Isto me parece ser de muito bom senso… Mas o país está no limite. Muitos pensam assim, mas por enquanto estão em silêncio. Não só por medo de falar, mas também porque têm de se justificar, explicar que isto não significa apoio ao Hamas, etc.
Muitos ativistas do campo da paz em Israel dizem que nunca viveram uma situação tão catastrófica. Você compartilha desse sentimento?

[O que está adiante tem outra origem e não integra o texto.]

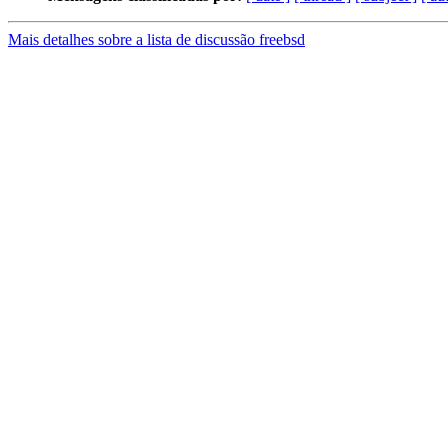
Mais detalhes sobre a lista de discussão freebsd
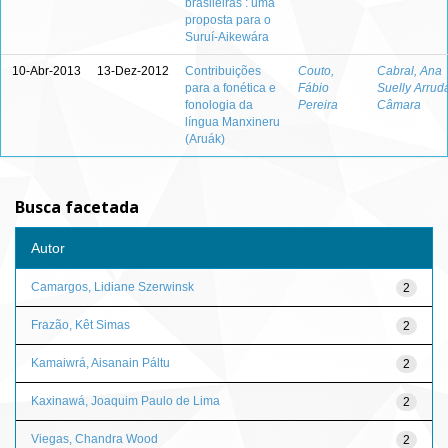
brasileiras : uma
proposta para o
Suruí-Aikewára
10-Abr-2013
13-Dez-2012
Contribuições
Couto,
Cabral, Ana
para a fonética e
Fábio
Suelly Arrud
fonologia da
Pereira
Câmara
língua Manxineru
(Aruák)
Busca facetada
Autor
Camargos, Lidiane Szerwinsk
2
Frazão, Kêt Simas
2
Kamaiwrá, Aisanain Páltu
2
Kaxinawá, Joaquim Paulo de Lima
2
Viegas, Chandra Wood
2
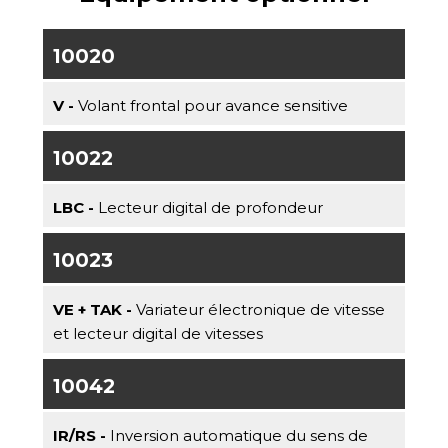
10020
V -
Volant frontal pour avance sensitive
10022
LBC -
Lecteur digital de profondeur
10023
VE + TAK -
Variateur électronique de vitesse
et lecteur digital de vitesses
10042
IR/RS -
Inversion automatique du sens de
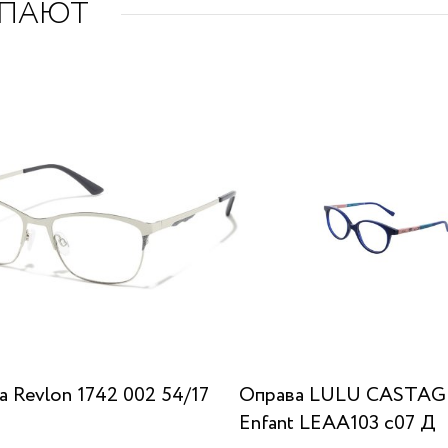
УПАЮТ
 Revlon 1742 002 54/17
Оправа LULU CASTA
Enfant LEAA103 c07 Д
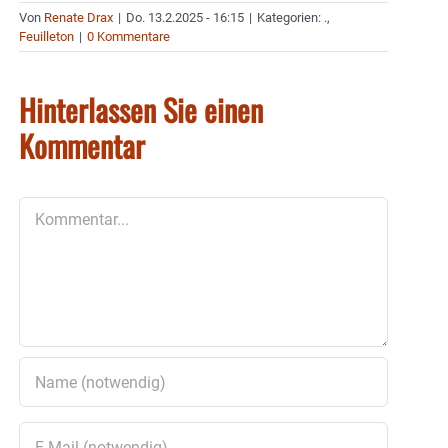
Von
Renate Drax
|
Do. 13.2.2025 - 16:15
|
Kategorien:
.
,
Feuilleton
|
0 Kommentare
Hinterlassen Sie einen
Kommentar
Kommentar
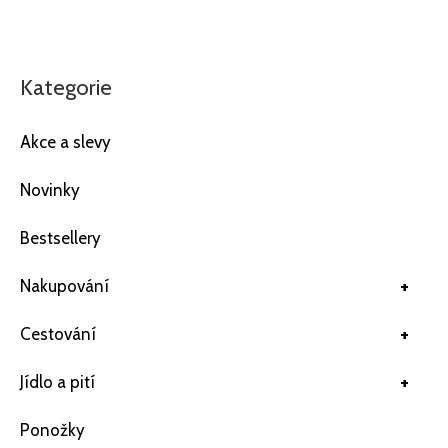
Kategorie
Akce a slevy
Novinky
Bestsellery
+
Nakupování
+
Cestování
+
Jídlo a pití
Ponožky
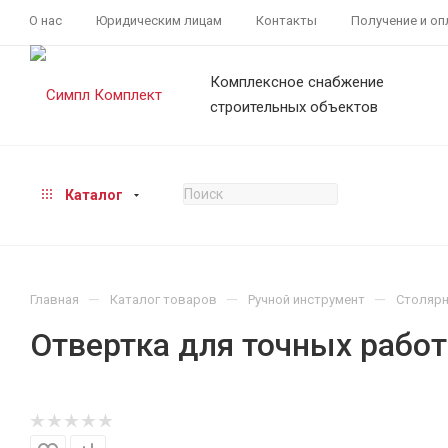
О нас
Юридическим лицам
Контакты
Получение и оп
Комплексное снабжение
строительных объектов
Каталог
—
—
—
Главная
Каталог товаров
Ручной инструмент
Столярн
Отвертка для точных работ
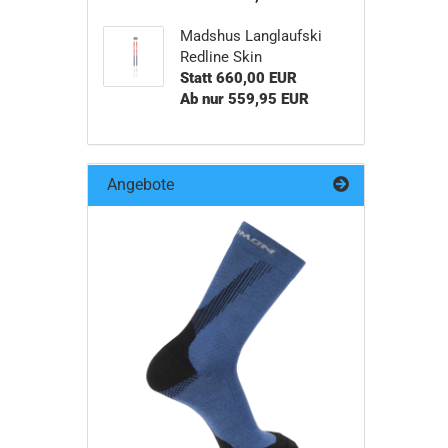
Madshus Langlaufski
Redline Skin
Statt 660,00 EUR
Ab nur 559,95 EUR
Angebote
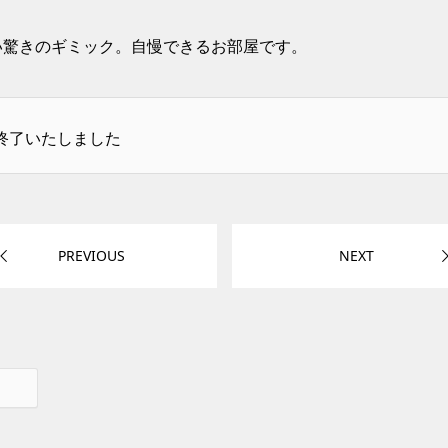
い驚きのギミック。自慢できるお部屋です。
終了いたしました
PREVIOUS
NEXT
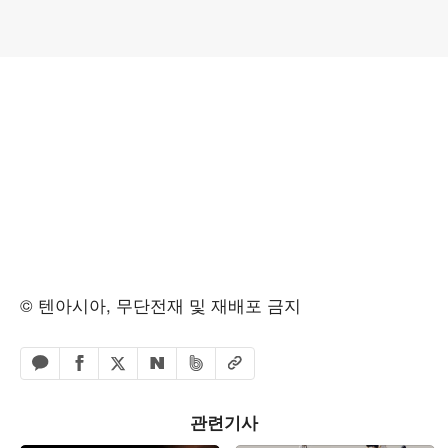
© 텐아시아, 무단전재 및 재배포 금지
페이스북 공유하기
밴드 공유하기
카카오톡 공유하기
엑스 공유하기
URL복사
네이버 공유하기
관련기사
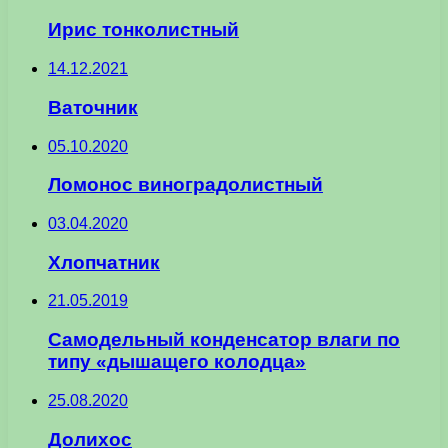
Ирис тонколистный
14.12.2021
Ваточник
05.10.2020
Ломонос виноградолистный
03.04.2020
Хлопчатник
21.05.2019
Самодельный конденсатор влаги по
типу «дышащего колодца»
25.08.2020
Долихос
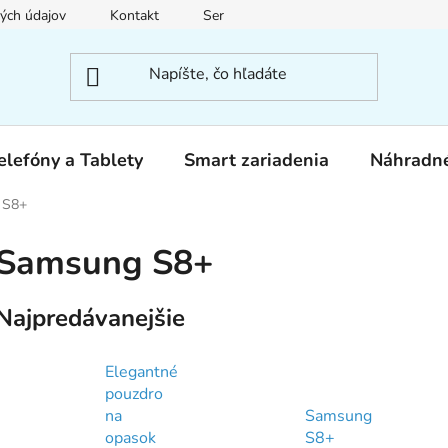
ých údajov
Kontakt
Servis
elefóny a Tablety
Smart zariadenia
Náhradné
 S8+
Samsung S8+
Najpredávanejšie
Elegantné
pouzdro
na
Samsung
opasok
S8+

Quem diz isso é jovem ou tem memória curta. Continuo dizendo que deste ponto de vista o pior já passou. Entre 1967 e a Guerra do Yom Kippur, vivemos um período de consenso nacional total. As vozes dissidentes eram ultraminoritárias, consideradas loucas, e foi só em 1973 que as pessoas abriram os olhos e disseram: “O que vocês diziam era verdade”. Mas é verdade, já faz muito tempo que não vivemos tais momentos de isolamento das vozes do “bom senso”, que nem sequer são vozes radicais.
Hoje, estas vozes da razão parecem ser conduzidas em primeiro lugar pelas famílias e pelos entes queridos dos reféns dos massacres perpetrados em 7 de outubro pelo Hamas.
Para eles, não se trata de slogans, mas do concreto, da realidade. Netanyahu fala de vingança. Ele não está sozinho: uma parte significativa da sociedade israelense une-se a estas posturas beligerantes, ao som de “Nós vamos vencer, nós vamos pegá-los”, mas não são eles que pagam. Embora Netanyahu, na minha opinião, acabe pagando.
Poderá ele pagar o preço político por estes acontecimentos atrozes, pela espiral a que conduziram? Onde está sua responsabilidade?
A responsabilidade é toda dele. Ele não se apercebeu de nada, não deu ouvidos a quem o avisou; “Vai explodir”. Ele sempre foi arrogante e cego. Ele se cercou muito mal; seu governo de extrema direita é composto por criminosos e malucos. Este país não é mal administrado: já não está sendo administrado.
Com este governo, a extrema direita religiosa, os milenaristas e os colonos ganharam um peso desproporcional. Eles agora têm poder em Israel?
Os colonos têm muito poder, suficiente para orientar a política governamental. Dito isto, o poder em Israel também está nas mãos da alta tecnologia, cujos interesses não são os dos colonos. Da perspectiva do capitalismo moderno, a política que os colonos representam não é boa para os negócios. Há uma divisão dentro das forças dominantes em Israel, que estão sendo puxadas em diferentes direções políticas.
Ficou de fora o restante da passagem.